Before I begin the narrative, I must add one further thing, in answer to the slanders that have come from the Alsists. It is true, I concede, that we packed needleguns from the very beginning. But to assert that this in some manner contradicted the terms of the accord all ships signed before committing themselves to the project is absurd, and propagandist. The accord allowed each prospective settlement to make provision for its own self-sufficiency (although it was expressly stated that settlements can expect any and all reasonable support from other settlements – something ignored, or perhaps flouted, by the Alsists); and self-sufficiency, clearly, includes self-defence. Neither did we ‘hide’ the fact that our cargo included needleguns, as they claim. To say ‘hide’ suggests a deliberate attempt to mislead, but are we truly bound to itemise every single piece of cargo? Surely that is contrary to the spirit, and the reality, of organising so large a project. Besides, any objections voiced by the Alsists to needleguns are voided by the fact that they stole (mark the breakage of divine commandment!) a whole bartel of our guns at the earliest opportunity upon landing, and have since duplicated many more. Clearly they have no principled objections to the use of such guns. Too many of my people, some of whom I considered members of my family, have died at their hands, let us not forget.

I cannot forget.

Representatives from all eleven communities met, and all satisfied the Convention and Allied legal establishment that we could live in peace together. It is no small undertaking, to travel to another star, to make home upon another world. At this early stage in the pre-voyage, spectrographic [
intertext has no index-connection for a%x ‘1895spectrographic’ suggest consult alternate database, e.g. orig. science
] data suggested there was more water on Salt than in fact there is (and, the logic went, where there is water there is abundance and plenty). Accordingly, it seemed likely that we would be able harmoniously to share the planet between us, to build another outpost of Zion in the skies. Pre-voyage negotiations were accordingly smooth.
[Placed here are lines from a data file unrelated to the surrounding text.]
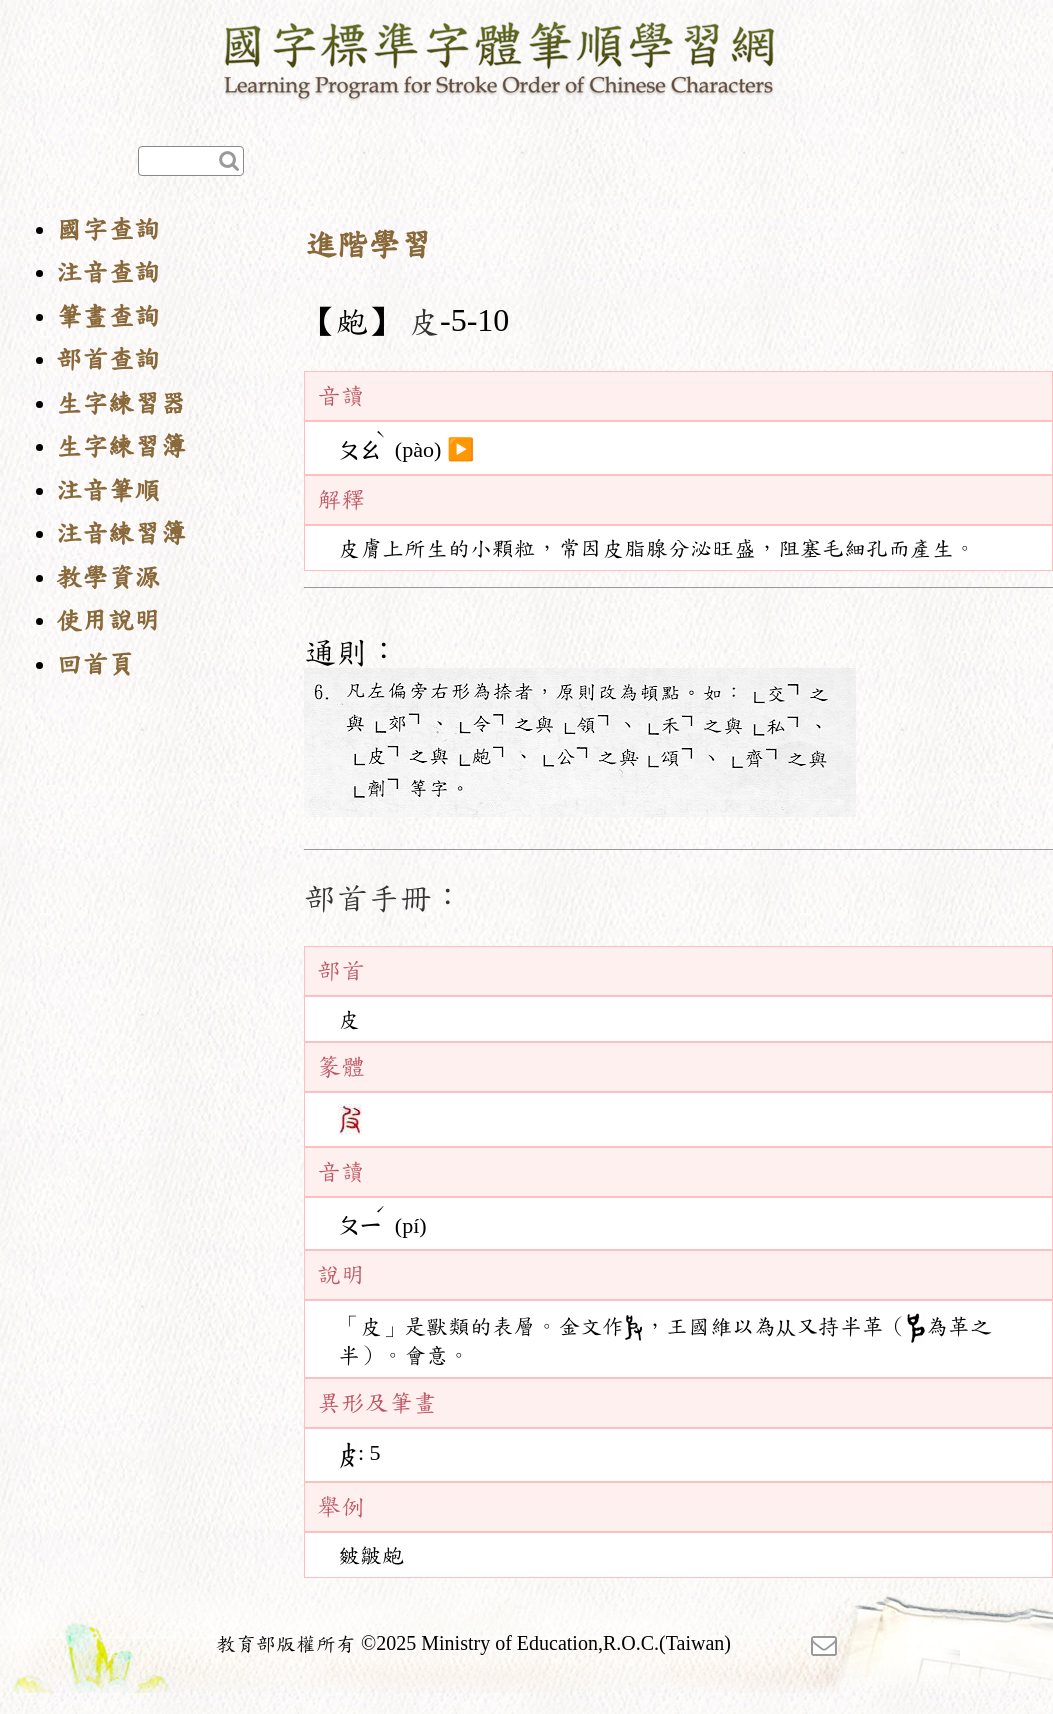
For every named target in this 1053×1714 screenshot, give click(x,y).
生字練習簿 (121, 446)
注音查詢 (108, 272)
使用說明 (108, 620)
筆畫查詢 (108, 316)
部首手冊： (384, 898)
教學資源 (108, 577)
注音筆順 (108, 490)
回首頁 (95, 664)
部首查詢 (108, 359)
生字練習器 (121, 403)
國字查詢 (108, 229)
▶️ (460, 450)
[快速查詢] (191, 161)
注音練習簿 (121, 533)
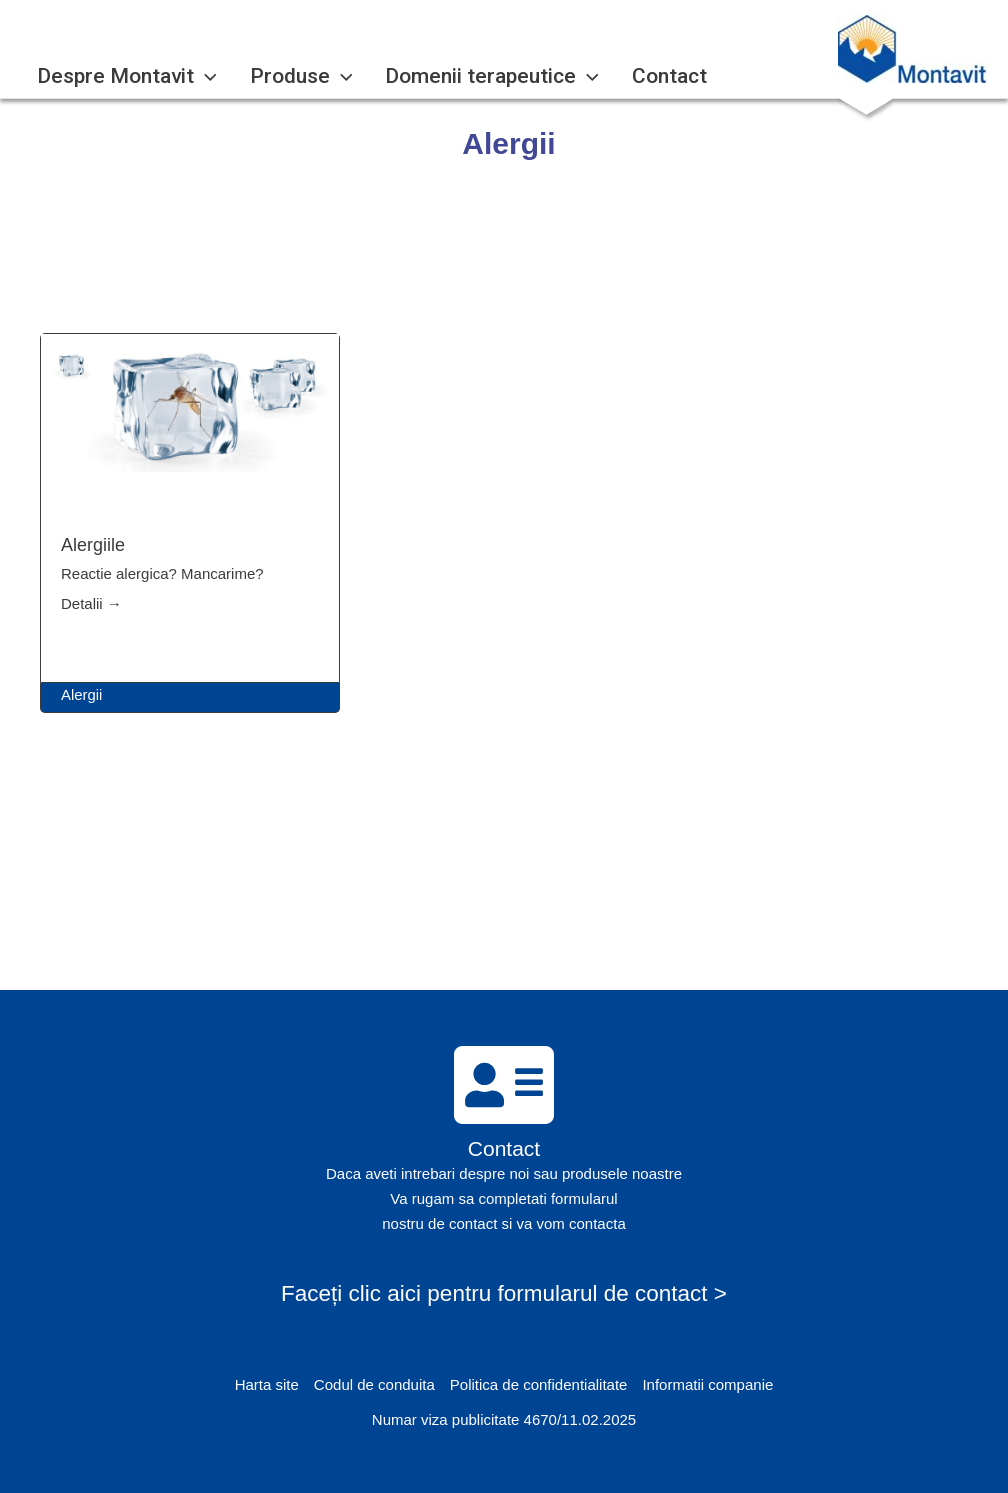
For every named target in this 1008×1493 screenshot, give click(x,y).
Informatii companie (707, 1384)
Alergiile (93, 545)
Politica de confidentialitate (539, 1384)
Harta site (267, 1384)
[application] (198, 76)
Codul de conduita (374, 1384)
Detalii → (91, 603)
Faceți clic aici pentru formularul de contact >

I met Petja Szerelem twice before the voyage actually began. At this time I had not risen to the rank of Captain, and was an over-lieutenant in the ship’s crew. As such it was my duty to liaise with the command officers in the other thirteen ships, to set up channels of communication should we need them during the voyage. In most cases this was straightforward:
New Florence
and
Eleupolis
were similar enough to our own. And my stays aboard
Yared
and
Smith IV
were particularly stimulating and pleasant. But no ship was as awkward as the
Als
. To begin with, I had dealings with a woman called Marta Cserepes, but she had no official standing, because (of course) the Alsists have no concept of officialdom, or government, or anything else. This Cserepes had been assigned the job of liaising with other ships in a work rota allotted by a computer program that could not (amazing!) be rewritten without destroying all its files. There was so little flexibility in this arrangement that, midway through my initial connection, the Cserepes was assigned on some other task, some menial cleaning chore in all likelihood. I was presented with another liaison officer, whose name I forget. But I took action. I approached Szerelem, who was at that time chief technician. He had been voted by all the ships as best qualified to supervise the tethering operation, making certain that we were all securely attached to our comet. It seemed to me that, as the most eminent, or at least, the most famous among the Alsists (of course, we didn’t think of them as
a nation at that time, but it is convenient to use the present terminology), he should assume the mantle of command, at least for the duration of the voyage. It seemed to me then, as now, that the rigours of deep space require a firm hand, a structure of command; and that if anarchy were so precious to these people, then they could reinstate it in their own kingdom when we arrived at our destination. I explained this to him, cordially. But he frowned, like a child.